**Exercise**
Go through the entries and copy every line that has the string "Lighthouse" in it.

**Provided records**
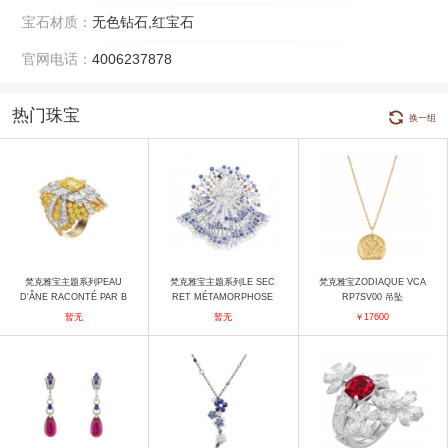
宝石材质：
无色钻石,红宝石
官网电话：
4006237878
热门珠宝
换一组
梵克雅宝主题系列PEAU
梵克雅宝主题系列LE SEC
梵克雅宝ZODIAQUE VCA
D'ÂNE RACONTÉ PAR B
RET MÉTAMORPHOSE
RP7SV00 吊坠
eaute celeste戒指 戒指
DU CYGNE 胸针 胸针
暂无
暂无
￥17600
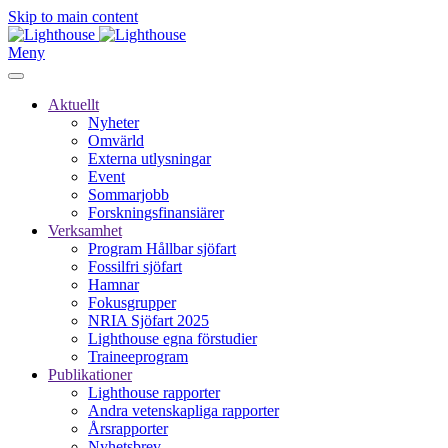
Skip to main content
Meny
Aktuellt
Nyheter
Omvärld
Externa utlysningar
Event
Sommarjobb
Forskningsfinansiärer
Verksamhet
Program Hållbar sjöfart
Fossilfri sjöfart
Hamnar
Fokusgrupper
NRIA Sjöfart 2025
Lighthouse egna förstudier
Traineeprogram
Publikationer
Lighthouse rapporter
Andra vetenskapliga rapporter
Årsrapporter
Nyhetsbrev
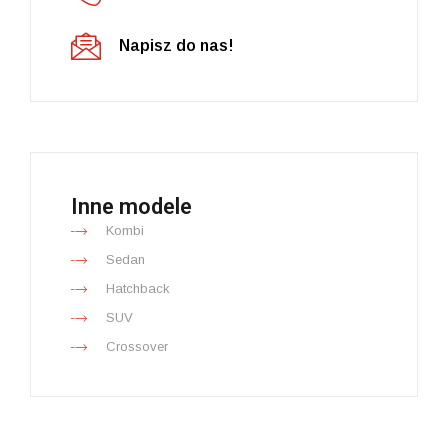
Napisz do nas!
Inne modele
Kombi
Sedan
Hatchback
SUV
Crossover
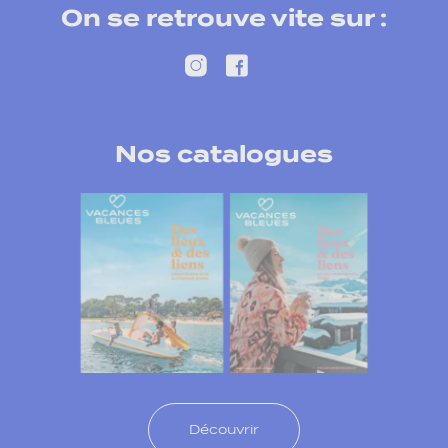
On se retrouve vite sur :
Nos catalogues
Découvrir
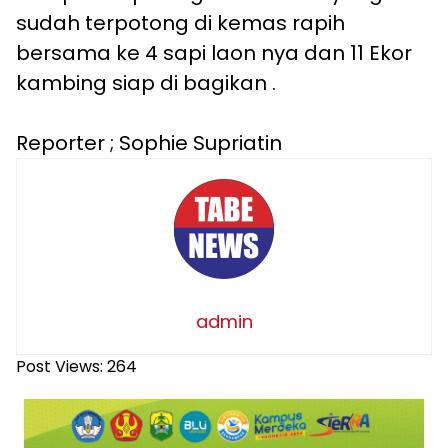
sudah terpotong di kemas rapih
bersama ke 4 sapi laon nya dan 11 Ekor
kambing siap di bagikan .
Reporter ; Sophie Supriatin
admin
Post Views:
264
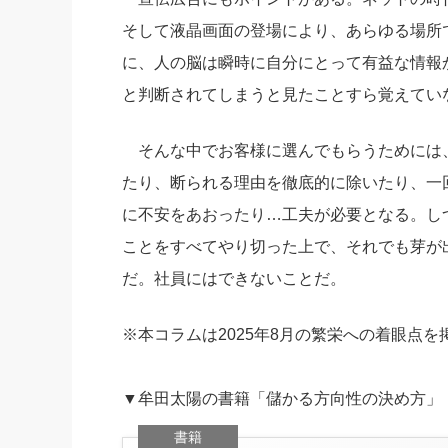
そして液晶画面の登場により、あらゆる場所
に、人の脳は瞬時に自分にとって有益な情報
と判断されてしまうと見たことすら覚えてい
そんな中でお客様に選んでもらうためには
たり、断られる理由を徹底的に除いたり、一
に不安をあおったり…工夫が必要となる。し
ことをすべてやり切った上で、それでも芽が
だ。社員にはできないことだ。
※本コラムは2025年8月の繁栄への着眼点
▼牟田太陽の書籍「儲かる方向性の決め方」
書籍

**Exercise solution**
Lighthouse egna förstudier
Lighthouse rapporter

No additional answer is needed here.